The Duluth, Missabe and Iron Range Railway was said to be the largest iron ore handling railroad in North America, with 212 miles of track. Its mission was to move ore from Minnesota’s Mesabi Range taconite plants to the DM&IR dock facilities at Duluth and Two Harbors, or to connecting railroads at Superior, Wisconsin. It took a large engine to do the work: Locomotive Engine 1218.


Locomotive Engine 1218 as one of 12, received from the Baldwin Locomotive Works in 1910, used by the Duluth, and Iron Range Railway (as number 218) and later by the Duluth, Missabe and Iron Range Railway (as number 1218) to haul rich iron ore from the Soudan Mine to Lake Superior ports.  This engine could haul 48 loaded 50-ton cars or 2700 tons.

Specs on the Engine:

Locomotive 1218: type 2-8-0, standard gauge, 56 cylinders 22”x28”, total engine weight 198,850 lbs.  Weight on driver 175,050 lbs, boiler pressure 200 psi, driver diameter 54”, tractive effort 42,553 lbs., Construction # 34745, Super Heater type A 25 Units, Dome Throttle, Fuel: soft coal, MB type standard stoker, engine loc on locomotive, #8 fire box door.  2 each #10 Nathan Simplex Injectors with side checks. 25-51/2 flues 166 2” tubes. DV-3 mechanized lubricator, 4 each.   Wilson Blowdown valves two feeding blowdown separator on top of boiler, 6 E.T. airbrake equip. with a Westinghouse 150 cc air compressor.  Barco low water alarm, Walschvert Valvegear, Elco power reverse, Okadee, air operated cylinder cocks, 2 gallon Superior soot blowers, Nathan 3 feed hydrostatic lubricator for stoker and air pump, 2 water glasses and one water column with dry cocks.

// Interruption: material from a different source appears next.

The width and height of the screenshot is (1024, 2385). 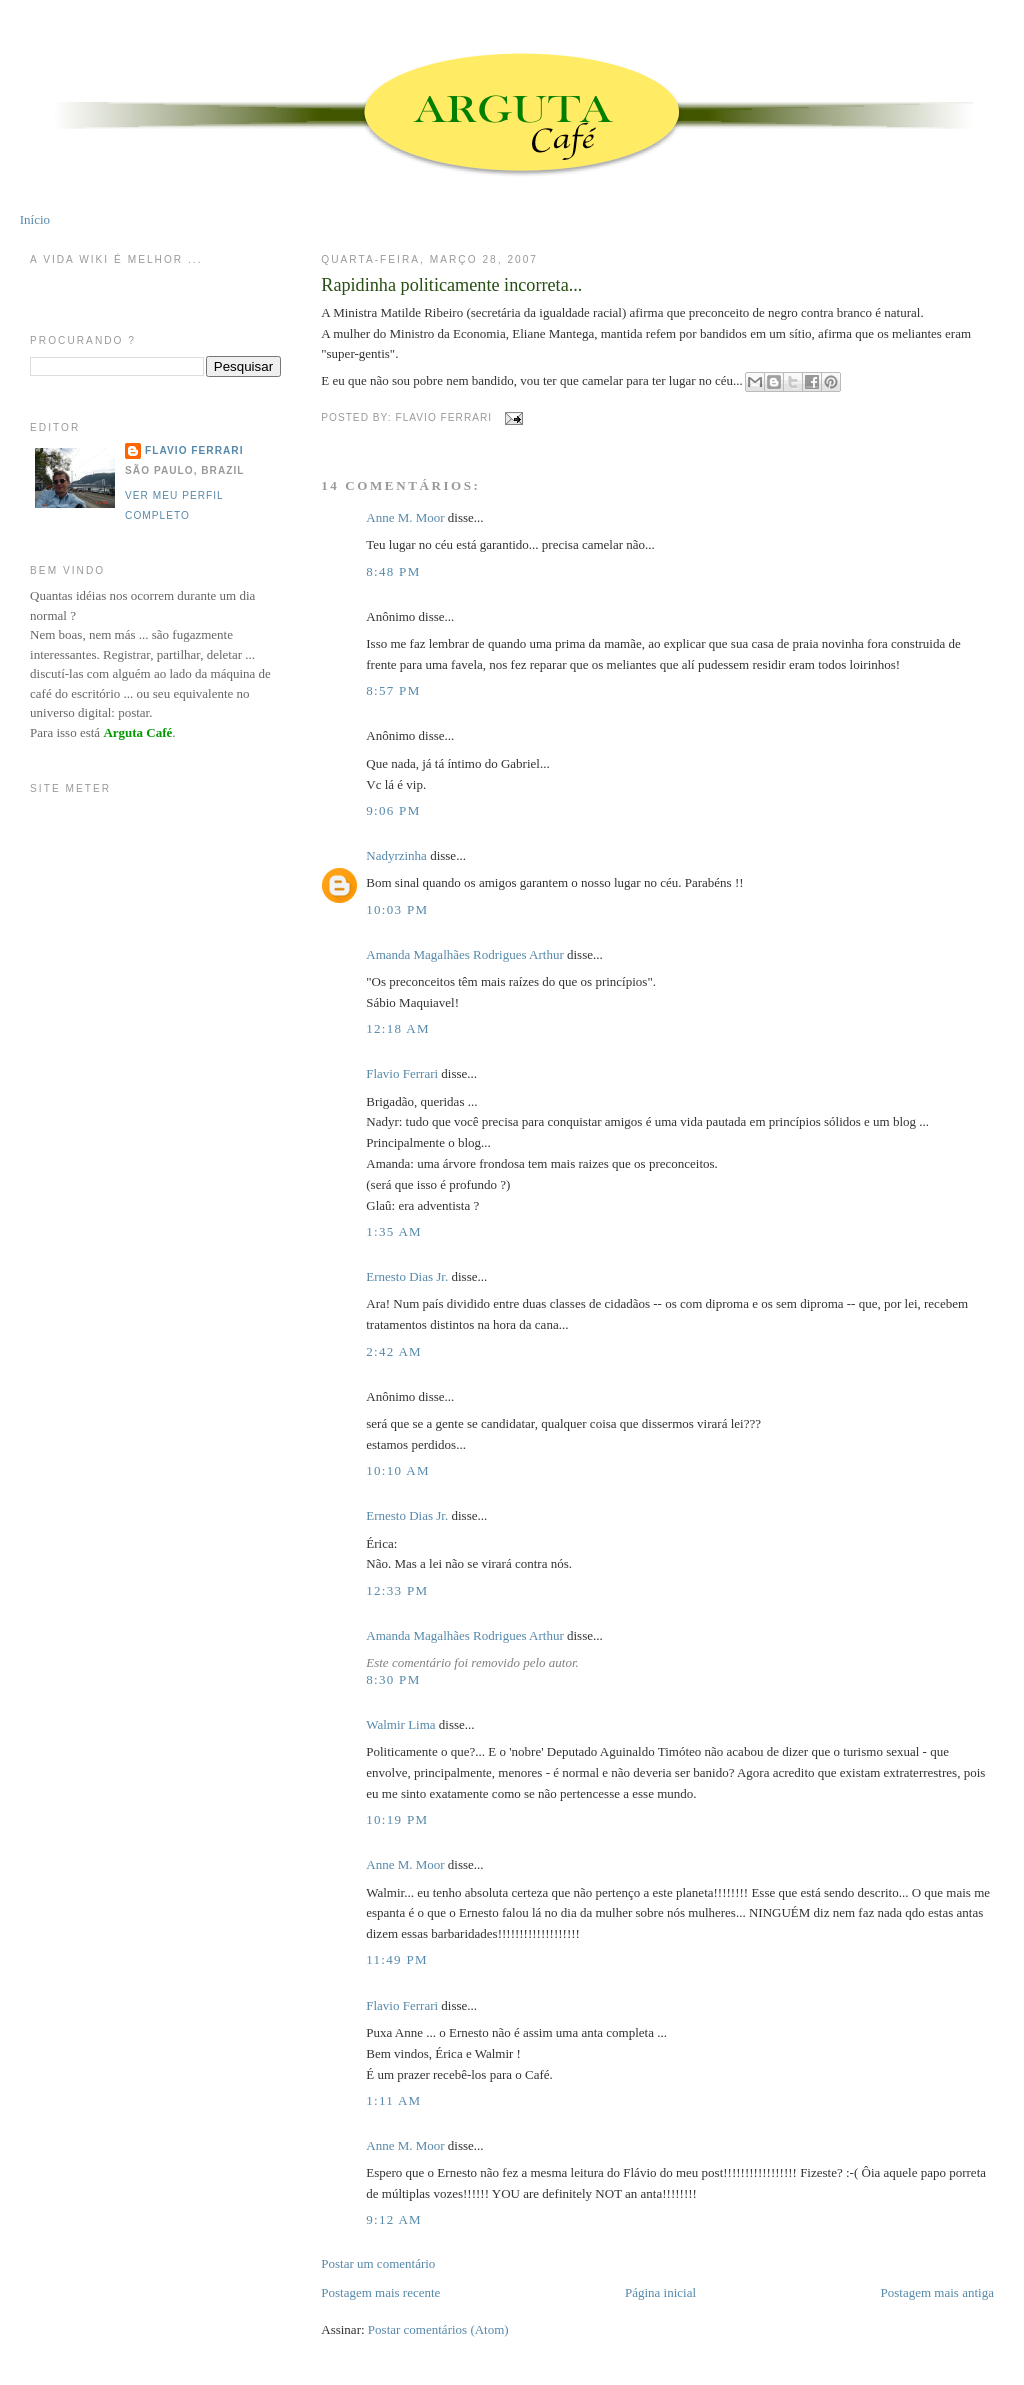 What do you see at coordinates (394, 1351) in the screenshot?
I see `2:42 AM` at bounding box center [394, 1351].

In time, this locomotive was replaced by heavier and more powerful locomotives. However, it still pulled trains, albeit lighter loads. A fun story from Leo Pullar from Hoyt Lakes who reported this story in July, 2016 about Engine 1218:

 

“In 1952 I was working as a Fireman for the DM&IR and living in Virginia, Minnesota with my new wife.  Because I couldn’t afford a honeymoon and didn’t want to be away from my new bride, I requested work closer to home.  I was assigned to Engine 1218 which, at the time, was carrying mail and passengers from Virginia, to Iron and Eveleth and back to Virginia daily.” 

 

In 1962, Engine 1218 was donated by the DM&IR to the City of Tower for display and historical purposes where it has become a focal point of the Tower Train Depot Museum.

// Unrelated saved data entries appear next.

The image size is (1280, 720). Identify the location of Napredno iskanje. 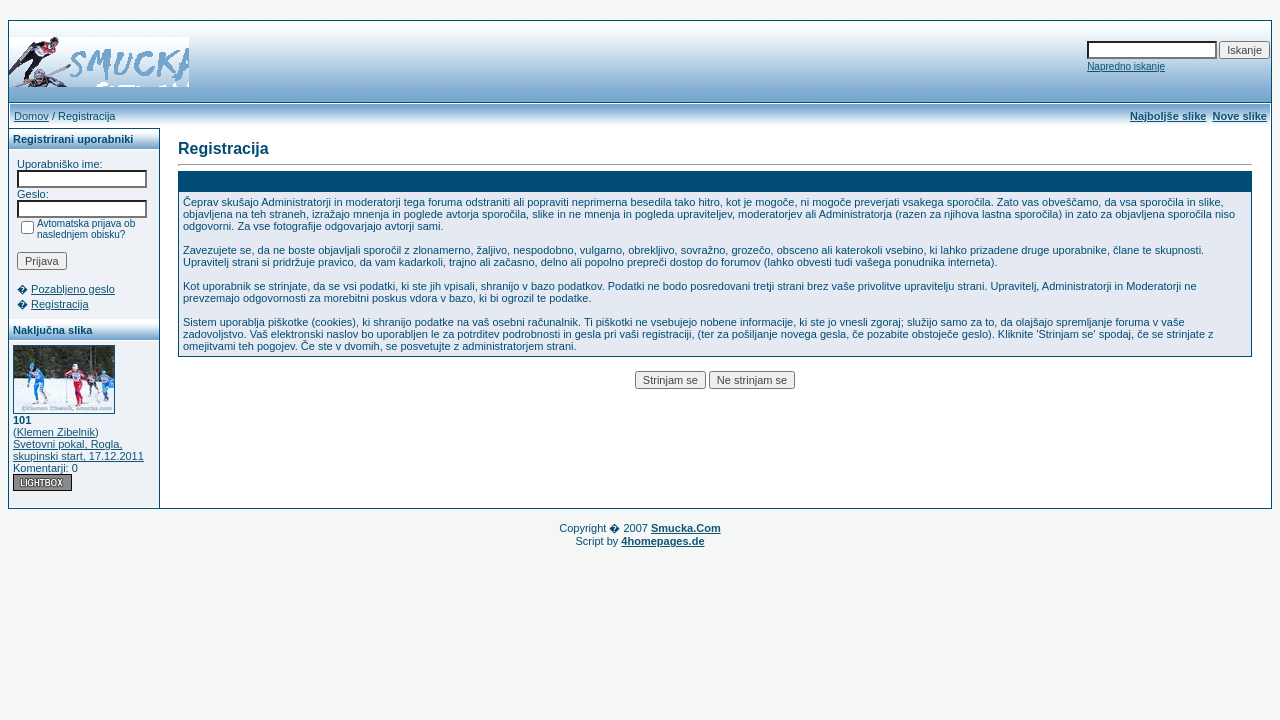
(1126, 66).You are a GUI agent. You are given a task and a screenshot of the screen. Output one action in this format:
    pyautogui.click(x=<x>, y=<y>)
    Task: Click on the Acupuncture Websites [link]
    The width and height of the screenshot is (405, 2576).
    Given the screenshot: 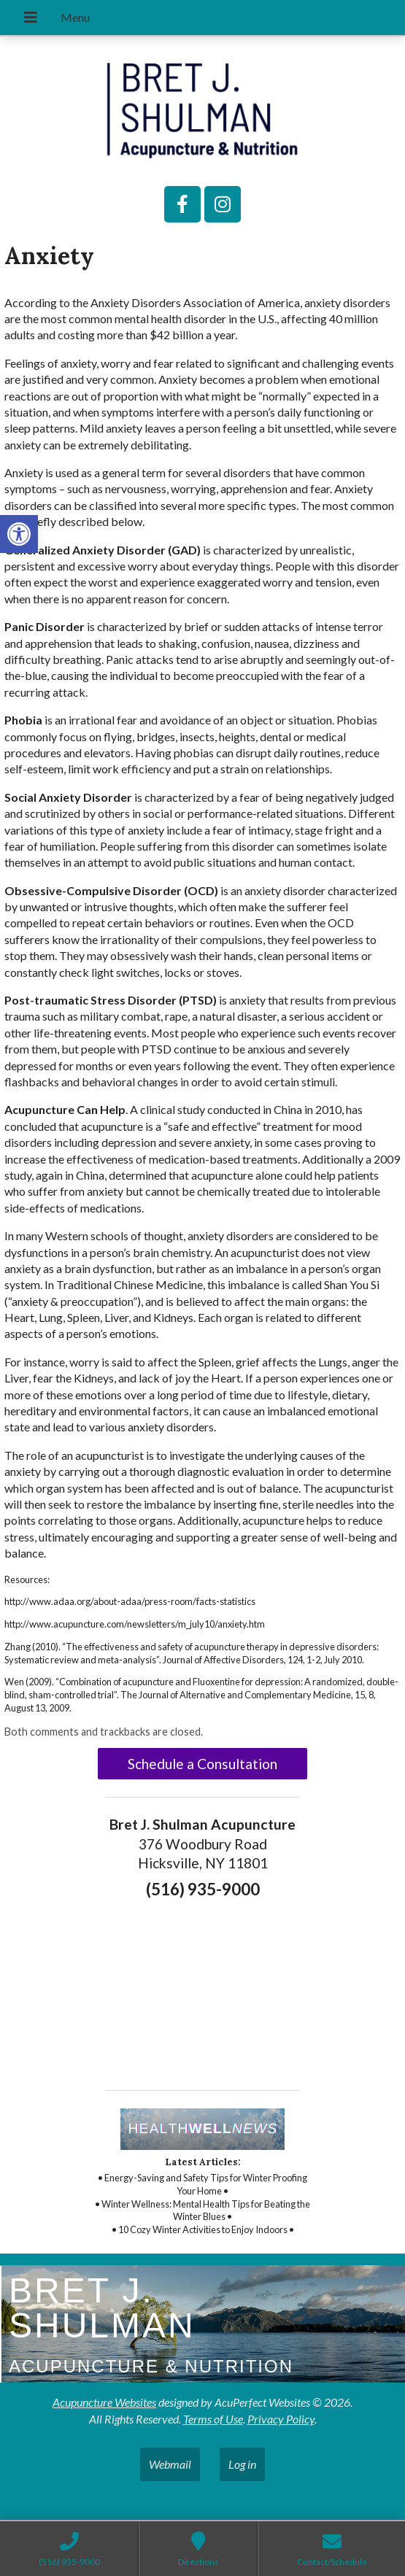 What is the action you would take?
    pyautogui.click(x=104, y=2402)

Engine 1218 is presently the largest, grandest and most impressive attraction of the Tower Train Depot Museum. Looking at this mammoth piece of machinery, one is in awe of the extraordinary power it represents as the force that carried millions of tons of iron ore for decades. It rests now in Tower as an impressive reminder of the past.